|
|
|
|
|
|
|
|
|
|
Malî Sektöre Olan Borçların Yeniden Yapılandırılması Yasası, Cumhurbaşkanı'ndan onay bekliyor. Ecevit'in, ABD seyahati sırasında, İMF ile anlaşmanın imzalanmayıp şubat başına bırakılmasının temelinde yatan da zaten bu. 20 Ocak'ta toplanması beklenen Uluslararası Para Fonu İcra Direktörleri, şubat başında biraraya gelecek. İMF kanalıyla Necdet Sezer'e baskı yapılıyor; aba altından sopa gösteriliyor. Sezer yasayı veto ederse, 10 milyar dolar askıya alınacak. Sonuçta piyasalar alt üst olurken, bazı eleştiri okları Çankaya'ya yönelecek.
Sinsi plan
Bu sinsi planın arkasında Derviş var. Zira, hükûmete karşı da hep aynı taktiği denedi ve başarılı oldu. İMF'nin vereceği para üzerinden şantaj yapmak, tabiî bu defa Ecevit'in de işine geldi. Ne yazık Türkiye'ye! Yabancı kurumlara tam teslim olduk. MHP ve Bahçeli'nin kısmî direnmelerine rağmen, iktidarın teslimiyeti sürüp giderken, bir de, Çankaya ağa düşürülmek isteniyor. Oysa Türk kamuoyu, hortum kanununa karşı. En azından bugün yasalaştığı biçimiyle karşı.
Özerk Üst Kurullar'ın tasarrufları üzerindeki Sayıştay denetimi kaldırılıyor. Kamu Bankaları Ortak Yönetim, Denetim ve Tasfiye Kurulu başkan ve üyeleri, ceza ve idare hukuku bakımından kamu görevlisi sayılmayacakları için, sadece özel hukuk kurallarına tâbi kılınıyor. Sezer, en azından dürüst ve tarafsız denetimi engelleyen hükümleri veto edebilir. Zaten Plan Bütçe Komisyonu'nda milletvekillerinin çoğunluğu söz konusu maddelere karşı çıkmış ve bir yandan Sayıştay denetimini kabul ederken, bir yandan da Kamu Bankaları Ortak Yönetimi'ne bu ölçüde sorumsuzluk tanınmasını onaylamamıştı. Derviş'in istifa tehdidi ile ve ancak Genel Kurul'da verilen değişiklik önergeleriyle, arzu edilen sonuca ulaşıldı. Aslında, sorumsuzluk ve denetimsizlik İMF'nin değil, dikensiz gül bahçesi arzu eden banka yönecilerinin şartıdır. Dünya Bankası'ndan gelen 4 milyar doları "karanlıkta" dağıtmak ve yaptıkları haksızlıklardan dolayı da hesap vermemek istiyorlar.
IMF şartları
Peki IMF'nin şartları, her zaman Türkiye'nin menfaatine mi? Hani zaman zaman, kemer sıkmaya zorlanan halk çığlık atınca, iktidarda bulunanlar, "Biz bütün bunları IMF talep etti diye değil, kendimiz için yapıyoruz" cevabını veriyorlar ya. O zaman niçin Wall Street Journal, "Türkiye, Uluslararası Para Fonu'na bırakılamayacak kadar önemli bir ülkedir" diye yazdı. Ve gazete çok önemli bir noktaya parmak bastı: "IMF'nin Ecevit'e yeni tavsiyesi, vergi tabanını genişletecek bir vergi reformu olmuştur. Bu, IMF dilinde vergi arttırımı demektir. Oysa Bush, ekonomik durgunluğu aşmak için, vergi arttırımını kesinlikle red etmektedir. Yeni kredi Ankara'ya biraz daha zaman kazandırır ama bir kriz eninde sonunda patlak verecektir.

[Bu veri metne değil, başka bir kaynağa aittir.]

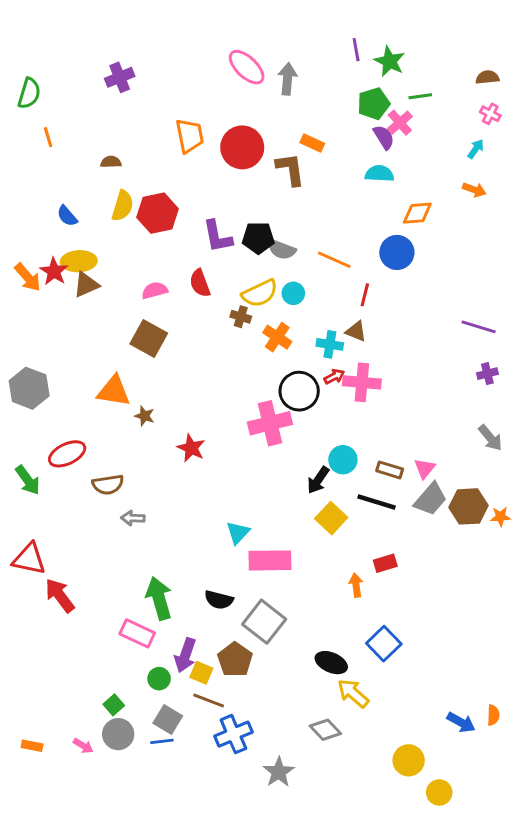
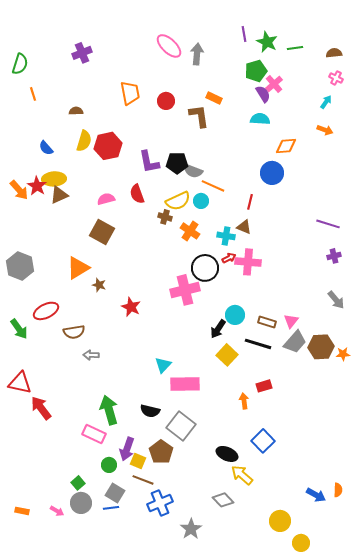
green line: (420, 96) -> (295, 48), moved
red circle: (242, 147) -> (166, 101), size x0.6
orange line: (334, 260) -> (213, 186), moved
orange triangle: (114, 391) -> (78, 268), turned -40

Rusya bu açıdan iyi bir örnek. IMF'yi saf dışı eden ve vergi oranlarını indiren Rusya, sonunda rubleyi kendiliğinden istikrara kavuşturmuştur." Demek tek yol IMF'nin çizdiği değil.
Tarih ve bugün
Bunu idrak etmek için ekonomist olmaya bile gerek yok. Doğu Batı dergisi, son sayısında, ekonomiyi, tarihi perspektif içinde inceliyor. Önce Ahmet Cevdet Paşa'nın bir tesbitini hatırlatıyor: "Memurin ay başlarında maaşlarını isterler. Sultanlar ve kadınlar paranın nereden geldiğini bilmeyip, hemen para deyü, saltanatı iz'ac ederler. Hazinede para yok. Vükelâ aciz; İstanbul bir azim buhran içinde idi." 1998 yılında, Doğu Batı dergisinde yayınlanan Halil İnalcık'a ait makalede, bunalıma gidişin işaretleri veriliyor. Değişen bir şey yok, onu görüyorsunuz. Ama, aynı zamanda, bir tarihçinin, geçmişi bildiği için, yarınlara daha kolay teşhis koyabileceğini de anlıyorsunuz. İnalcık 1998'de, bugünleri haber veriyordu: "Ticaret dengesinde büyüyen açık, 80 milyar doları aşan dış borç, bütçeyi yutan iç borçlar ve nihayet , ithal edilen malların gönüllü propagandacısı olarak tüketici toplumu sürekli kamçılayan bilinçsiz bir medya. İşte Türk ekonomisini çöküşe götürebilecek bir tablo." Halil İnalcık, ülkemizin sürüklendiği uçurumu, hükumetin programına övgüler dizen anlı şanlı ekonomistlerden daha iyi tesbit edebilmiş. Bravo!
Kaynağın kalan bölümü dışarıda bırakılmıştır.